It's quite expensive to reduce the risks of disaster, and funds are tight.
Mirrored servers + high level SLA costs thousands of dollars. We can't spend
that to soften the blow of a disaster, which has only a 5% chance/yr per
server or so of occurring.

------
nocivus
From my experience, while working on a software development team and replying
all the time to questions from testers, business owners, managers, etc., I
think I would sum it up like wheels did: as soon as possible, even if you
don't know the answer. People will appreciate the consideration.

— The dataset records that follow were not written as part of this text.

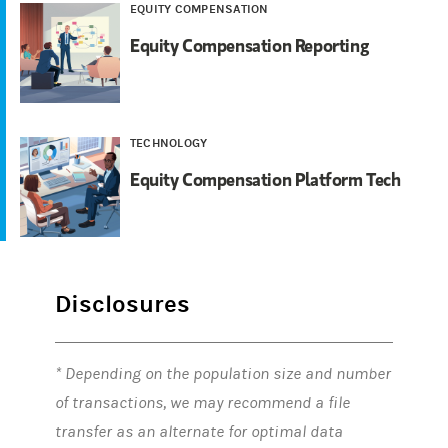
EQUITY COMPENSATION
Equity Compensation Reporting
TECHNOLOGY
Equity Compensation Platform Tech
Disclosures
* Depending on the population size and number
of transactions, we may recommend a file
transfer as an alternate for optimal data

There are cases when may not have the time to reply immediately to all
questions (e.g. small team). In that situation common sense will tell you
which ones are more pressing, I guess.

Going a little off topic, one thing I've been noticing that works pretty well
(especially in agile environments), if you can afford it time-wise of course,
is to have one person exclusively dedicated to support for a week. Then rotate
to another person next week. That will both keep the requesters happy to get
answers on time, but also the repliers, who can fully focus on other things
when they are not "support person of the week".

------
callmeed
We have a ticket system (which is just a basic Rails app I built). When a
ticket is submitted, the customer gets an auto-reply that we're looking into
it. The ticket is emailed to almost every staff member (6 of 8 people). An
initial reply is usually submitted within 30 minutes (not necessarily a
resolution). Tickets become a thread of messages until it is resolved.

I'm a big fan of a distributed/threaded system like this. I don't like direct
emails for support.

BTW, if anyone is interested in using our ticket system, let me know–I could
open source it on GitHub or something.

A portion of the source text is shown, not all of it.